INT4 on Jetson-AGX-Orin or Jetson-Orin-Nano?

Hello,

Do the Nvidia Jetson Orin series support INT4 operations?

states that the Jetson AGX Orin supports FP32 on the tensor cores and that the Orin contains 3rd generation tensor cores.

I believe the third generation Ampere cores support INT4 operations (The arithmetic login units are the same as the A100 GPUs).

Can INT4 operation support on the Jetson Orins be confirmed and whether it extends to all the cores or just the Tensor cores?

Hi,

For hardware capability, Orin can support INT8 Tensor Core operation. (IMMA and HMMA)
INT4 usually refers to software-level quantization.

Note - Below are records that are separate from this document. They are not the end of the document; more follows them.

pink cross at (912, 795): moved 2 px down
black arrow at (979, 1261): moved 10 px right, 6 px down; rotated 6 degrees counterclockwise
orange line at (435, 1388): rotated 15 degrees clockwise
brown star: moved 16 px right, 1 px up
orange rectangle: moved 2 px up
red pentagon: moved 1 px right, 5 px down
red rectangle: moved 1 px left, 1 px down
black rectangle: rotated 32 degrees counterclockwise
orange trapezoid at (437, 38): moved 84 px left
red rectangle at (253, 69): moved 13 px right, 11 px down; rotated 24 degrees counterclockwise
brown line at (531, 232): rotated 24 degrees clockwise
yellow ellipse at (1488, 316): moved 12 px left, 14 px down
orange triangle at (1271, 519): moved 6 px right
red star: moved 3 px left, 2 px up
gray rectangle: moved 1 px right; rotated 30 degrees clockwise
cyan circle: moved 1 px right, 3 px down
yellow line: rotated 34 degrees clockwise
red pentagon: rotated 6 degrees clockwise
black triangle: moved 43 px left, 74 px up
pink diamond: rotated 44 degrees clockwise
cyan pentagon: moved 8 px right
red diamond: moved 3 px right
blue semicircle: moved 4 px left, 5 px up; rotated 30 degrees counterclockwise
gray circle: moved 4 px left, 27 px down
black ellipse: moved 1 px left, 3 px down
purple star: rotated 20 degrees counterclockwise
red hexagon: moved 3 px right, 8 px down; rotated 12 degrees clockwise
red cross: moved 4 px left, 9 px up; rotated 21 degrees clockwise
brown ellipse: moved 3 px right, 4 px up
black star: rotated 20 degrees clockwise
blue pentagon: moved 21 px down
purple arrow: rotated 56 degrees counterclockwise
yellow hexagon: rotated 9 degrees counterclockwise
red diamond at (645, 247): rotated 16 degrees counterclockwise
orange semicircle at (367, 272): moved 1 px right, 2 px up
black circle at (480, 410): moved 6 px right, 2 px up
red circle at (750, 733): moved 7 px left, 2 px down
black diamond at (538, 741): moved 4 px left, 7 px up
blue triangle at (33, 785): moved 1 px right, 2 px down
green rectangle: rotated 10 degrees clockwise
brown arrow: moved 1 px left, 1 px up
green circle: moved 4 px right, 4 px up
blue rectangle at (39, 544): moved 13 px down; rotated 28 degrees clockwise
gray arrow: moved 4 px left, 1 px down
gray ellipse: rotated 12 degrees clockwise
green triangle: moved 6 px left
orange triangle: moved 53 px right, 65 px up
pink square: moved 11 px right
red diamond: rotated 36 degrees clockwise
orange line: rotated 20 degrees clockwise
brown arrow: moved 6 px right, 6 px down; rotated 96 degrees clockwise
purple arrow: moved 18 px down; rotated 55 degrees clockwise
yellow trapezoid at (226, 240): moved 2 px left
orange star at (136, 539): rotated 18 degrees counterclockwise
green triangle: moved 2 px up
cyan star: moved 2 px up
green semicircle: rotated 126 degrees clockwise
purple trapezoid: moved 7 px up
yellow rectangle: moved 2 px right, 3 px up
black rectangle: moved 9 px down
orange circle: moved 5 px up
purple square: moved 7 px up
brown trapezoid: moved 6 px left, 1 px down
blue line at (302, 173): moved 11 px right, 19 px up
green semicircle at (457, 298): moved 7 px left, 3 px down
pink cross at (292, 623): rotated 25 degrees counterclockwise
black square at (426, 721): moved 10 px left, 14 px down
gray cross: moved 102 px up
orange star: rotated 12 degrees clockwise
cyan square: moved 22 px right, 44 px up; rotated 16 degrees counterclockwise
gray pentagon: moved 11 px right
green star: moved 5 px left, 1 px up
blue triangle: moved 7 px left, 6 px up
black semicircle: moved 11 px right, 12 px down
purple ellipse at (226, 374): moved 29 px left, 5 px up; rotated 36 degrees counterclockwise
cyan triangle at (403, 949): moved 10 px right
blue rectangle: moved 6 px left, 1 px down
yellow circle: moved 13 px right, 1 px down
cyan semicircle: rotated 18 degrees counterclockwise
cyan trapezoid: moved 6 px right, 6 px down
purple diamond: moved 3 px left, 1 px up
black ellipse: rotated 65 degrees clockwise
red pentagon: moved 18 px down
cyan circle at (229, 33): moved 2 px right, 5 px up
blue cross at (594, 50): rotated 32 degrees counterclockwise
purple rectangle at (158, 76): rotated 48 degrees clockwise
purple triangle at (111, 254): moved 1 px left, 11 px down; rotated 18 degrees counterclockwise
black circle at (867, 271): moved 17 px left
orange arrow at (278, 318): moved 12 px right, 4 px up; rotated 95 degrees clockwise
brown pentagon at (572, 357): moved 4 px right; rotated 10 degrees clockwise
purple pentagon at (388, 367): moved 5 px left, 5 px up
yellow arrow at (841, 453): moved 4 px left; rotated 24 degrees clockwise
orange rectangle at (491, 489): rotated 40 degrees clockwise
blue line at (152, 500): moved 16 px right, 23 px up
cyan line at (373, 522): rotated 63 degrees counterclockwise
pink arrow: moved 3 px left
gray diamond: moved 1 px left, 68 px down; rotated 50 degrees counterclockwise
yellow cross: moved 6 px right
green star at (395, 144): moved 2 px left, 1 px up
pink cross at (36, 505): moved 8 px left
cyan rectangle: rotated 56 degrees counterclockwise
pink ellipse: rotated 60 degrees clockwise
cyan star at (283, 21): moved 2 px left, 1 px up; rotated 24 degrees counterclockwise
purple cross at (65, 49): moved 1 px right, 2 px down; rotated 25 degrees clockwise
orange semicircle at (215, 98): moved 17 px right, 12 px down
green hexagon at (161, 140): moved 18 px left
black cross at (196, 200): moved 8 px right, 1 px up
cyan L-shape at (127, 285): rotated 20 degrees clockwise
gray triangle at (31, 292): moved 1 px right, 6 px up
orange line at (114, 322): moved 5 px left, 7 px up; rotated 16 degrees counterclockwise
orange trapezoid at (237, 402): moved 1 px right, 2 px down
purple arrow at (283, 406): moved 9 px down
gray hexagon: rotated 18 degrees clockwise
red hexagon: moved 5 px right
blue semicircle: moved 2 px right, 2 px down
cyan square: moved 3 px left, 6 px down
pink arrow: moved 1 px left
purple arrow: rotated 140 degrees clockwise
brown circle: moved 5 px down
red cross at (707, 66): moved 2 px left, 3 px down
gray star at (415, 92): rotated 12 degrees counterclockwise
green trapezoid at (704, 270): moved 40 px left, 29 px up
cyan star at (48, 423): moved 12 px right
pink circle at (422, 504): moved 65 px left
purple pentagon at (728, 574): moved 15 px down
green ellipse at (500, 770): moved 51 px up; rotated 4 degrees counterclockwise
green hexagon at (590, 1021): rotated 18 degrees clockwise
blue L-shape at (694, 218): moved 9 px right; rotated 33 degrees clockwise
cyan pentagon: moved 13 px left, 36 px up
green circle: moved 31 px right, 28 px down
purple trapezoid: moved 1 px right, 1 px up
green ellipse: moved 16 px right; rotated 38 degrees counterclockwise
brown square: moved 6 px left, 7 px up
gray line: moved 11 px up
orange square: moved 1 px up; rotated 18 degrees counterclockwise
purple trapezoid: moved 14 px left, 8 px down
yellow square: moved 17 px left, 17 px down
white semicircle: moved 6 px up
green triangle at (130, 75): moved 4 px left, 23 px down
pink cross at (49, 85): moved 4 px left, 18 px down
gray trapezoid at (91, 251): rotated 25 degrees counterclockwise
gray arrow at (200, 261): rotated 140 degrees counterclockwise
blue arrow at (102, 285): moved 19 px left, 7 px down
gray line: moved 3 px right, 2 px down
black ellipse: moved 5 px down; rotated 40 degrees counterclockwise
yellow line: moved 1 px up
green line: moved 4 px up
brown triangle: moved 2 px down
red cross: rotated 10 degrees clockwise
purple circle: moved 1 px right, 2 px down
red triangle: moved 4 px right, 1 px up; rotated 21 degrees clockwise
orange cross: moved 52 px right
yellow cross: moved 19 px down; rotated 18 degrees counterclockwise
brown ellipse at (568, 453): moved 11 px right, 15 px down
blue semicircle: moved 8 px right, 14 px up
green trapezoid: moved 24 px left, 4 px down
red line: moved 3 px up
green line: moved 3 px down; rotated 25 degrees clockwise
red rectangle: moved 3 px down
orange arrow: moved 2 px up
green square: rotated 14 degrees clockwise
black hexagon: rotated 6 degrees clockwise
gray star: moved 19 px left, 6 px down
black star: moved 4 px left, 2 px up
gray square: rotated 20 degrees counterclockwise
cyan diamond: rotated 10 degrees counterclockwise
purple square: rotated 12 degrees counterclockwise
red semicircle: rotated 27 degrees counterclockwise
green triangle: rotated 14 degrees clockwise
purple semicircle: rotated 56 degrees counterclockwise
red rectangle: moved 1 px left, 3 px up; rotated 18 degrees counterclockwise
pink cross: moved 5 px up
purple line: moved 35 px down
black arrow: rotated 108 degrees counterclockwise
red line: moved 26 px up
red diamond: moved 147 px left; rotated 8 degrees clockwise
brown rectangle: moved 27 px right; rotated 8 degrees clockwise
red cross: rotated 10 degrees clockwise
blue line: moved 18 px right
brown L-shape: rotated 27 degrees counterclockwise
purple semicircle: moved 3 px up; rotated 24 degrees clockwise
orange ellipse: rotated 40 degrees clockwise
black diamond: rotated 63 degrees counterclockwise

TensorRT supports INT4 data type for weight compression.
This is available on AGX Orin but please upgrade TensorRT to 10.x up:
https://developer.nvidia.com/downloads/compute/machine-learning/tensorrt/10.3.0/local_repo/nv-tensorrt-local-tegra-repo-ubuntu2204-10.3.0-cuda-12.6_1.0-1_arm64.deb

TensorRT-LLM also supports INT4 precision.
But TensorRT-LLM is not available for Jetson yet.
https://nvidia.github.io/TensorRT-LLM/reference/support-matrix.html#software

Thanks.

1 Like

Thank you.

This topic was automatically closed 14 days after the last reply. New replies are no longer allowed.